Tuesday, September 10, 2002

Giving up

No, no, I'm not giving up blogging. In fact, I may be going poor--er, pro--down the road, but more on that another time.

The "giving up" here referred to is more literal: what do we give in an upward direction to God?

There are two kinds of giving up in this sense. The first is giving of our suffering: handing over our crosses and asking Christ to carry the weight with us. "I can't do this alone, Lord, so I'm going to put success into your hands."

The second kind is what we sacrifice of our selves. There's the old joke about Augustine, that he would pray "Make me chaste, Lord, but not yet." But the joke is actually a misquotation. What Augustine actually wrote was that he would pray for the virtue of chastity, but later realized that there had been a voice quietly amending "but not yet" to those prayers. This is the kind of "giving up" I am concerned with here.

It is very easy to look at myself and say "I don't like my temper and I sin when I yield to it." It is very easy to want to be cleansed of the petty dishonesties that seem to plague me. Who, after all, wants to hang around with a person who finds an excuse for everything?

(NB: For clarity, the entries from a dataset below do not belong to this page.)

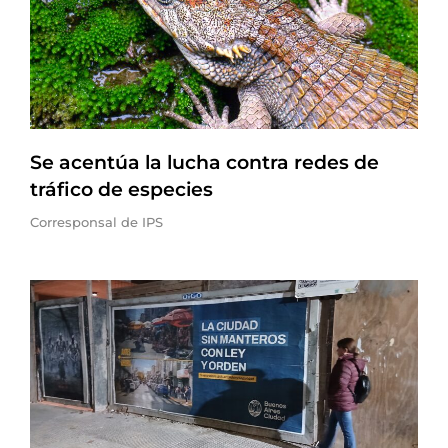
Se acentúa la lucha contra redes de
tráfico de especies
Corresponsal de IPS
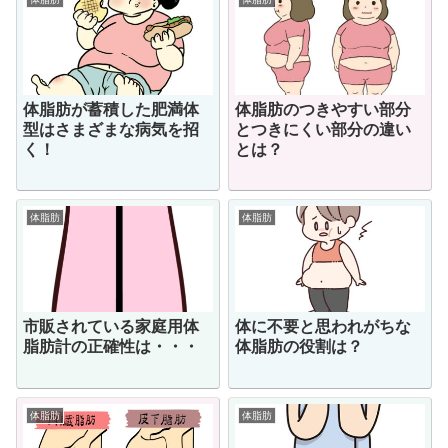
体脂肪が蓄積した肥満体
体脂肪のつきやすい部分
型はさまざまな病気を招
とつきにくい部分の違い
く！
とは？
体脂肪
体脂肪
市販されている家庭用体
体に不要と思われがちな
脂肪計の正確性は・・・
体脂肪の役割は？
体脂肪
体脂肪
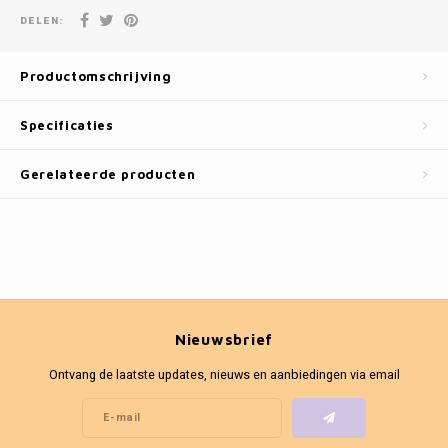
Fotokaders
DELEN:
Productomschrijving
Specificaties
Gerelateerde producten
Nieuwsbrief
Ontvang de laatste updates, nieuws en aanbiedingen via email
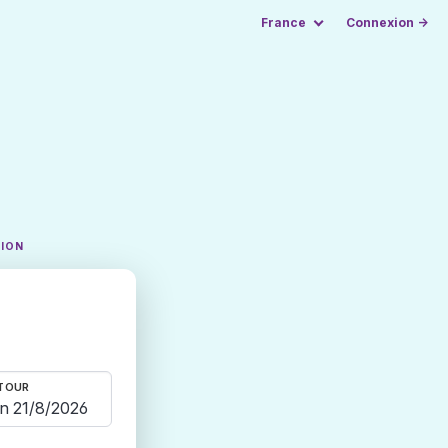
France
Connexion →
TION
TOUR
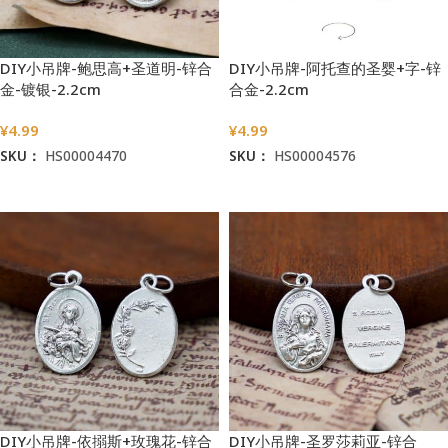
DIY小吊牌-鲍思高+圣道明-锌合
DIY小吊牌-阿托查的圣婴+字-锌
金-镀银-2.2cm
合金-2.2cm
¥
4.99
¥
4.99
SKU：
HS00004470
SKU：
HS00004576
加入购物车
加入购物车
DIY小吊牌-依搦斯+玫瑰花-锌合
DIY小吊牌-圣罗莎莉亚-锌合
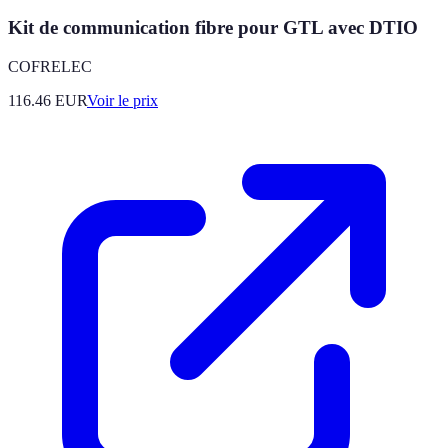
Kit de communication fibre pour GTL avec DTIO
COFRELEC
116.46
EUR
Voir le prix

But my possessions. Hmm, you mean I really have to sunder an attachment to them? Or my sexuality? Or my lust for power? Or my need for...whatever.

The point is simply this: being serious about being a Christian does not just mean giving up the things you don't like about yourself. I have a suspicion, after all, that my temper is not going to be something I need to answer too strenuously for. I hate it, and I try to reject it, however often I fail.

Being serious about being a Christian, if it means anything, has to mean giving up the stuff you *do* like. The "camel through the eye of the needle" is not just a story of unloading wealth, but of shedding whatever baggage we would rather not set by the side of the road.